### Required action
With "tinha" as the search word, show every line of the material that has it.
◇ ◇ ◇ ◇ ◇
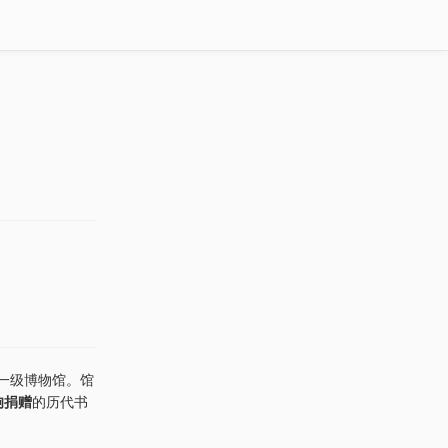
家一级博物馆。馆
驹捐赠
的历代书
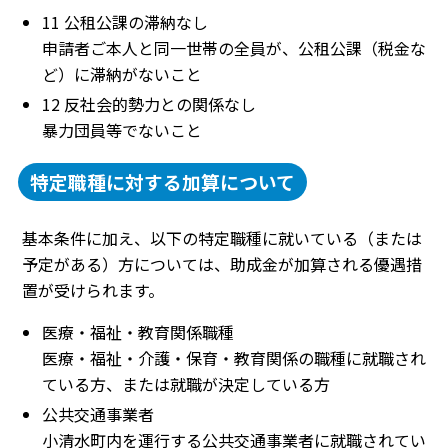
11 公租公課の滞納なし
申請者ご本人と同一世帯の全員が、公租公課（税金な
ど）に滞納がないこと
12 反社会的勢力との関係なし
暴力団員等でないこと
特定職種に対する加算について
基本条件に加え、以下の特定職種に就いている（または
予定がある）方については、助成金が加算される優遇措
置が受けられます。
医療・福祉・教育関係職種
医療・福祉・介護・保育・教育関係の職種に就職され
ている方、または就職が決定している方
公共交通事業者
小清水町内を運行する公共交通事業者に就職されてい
◇ ◇ ◇ ◇ ◇
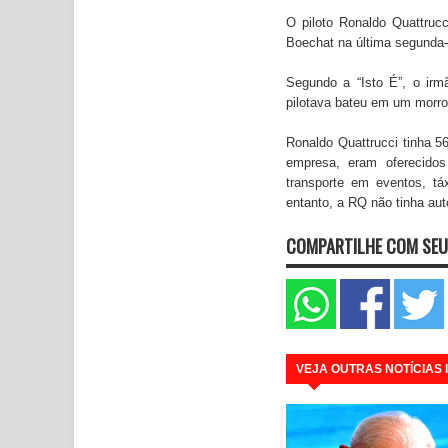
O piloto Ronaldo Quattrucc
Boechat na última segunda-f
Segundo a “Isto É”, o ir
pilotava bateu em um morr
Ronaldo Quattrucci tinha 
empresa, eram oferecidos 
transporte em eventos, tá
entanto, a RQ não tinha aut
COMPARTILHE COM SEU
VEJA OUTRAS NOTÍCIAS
◇ ◇ ◇ ◇ ◇
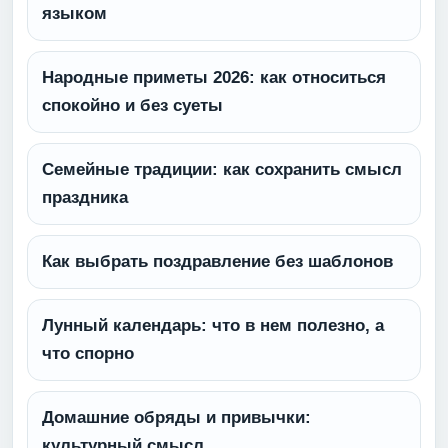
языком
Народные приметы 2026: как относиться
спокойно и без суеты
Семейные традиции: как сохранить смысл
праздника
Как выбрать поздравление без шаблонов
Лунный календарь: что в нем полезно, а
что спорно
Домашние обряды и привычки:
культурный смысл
◇ ◇ ◇ ◇ ◇
### Result
Ronaldo Quattrucci tinha 
entanto, a RQ não tinha aut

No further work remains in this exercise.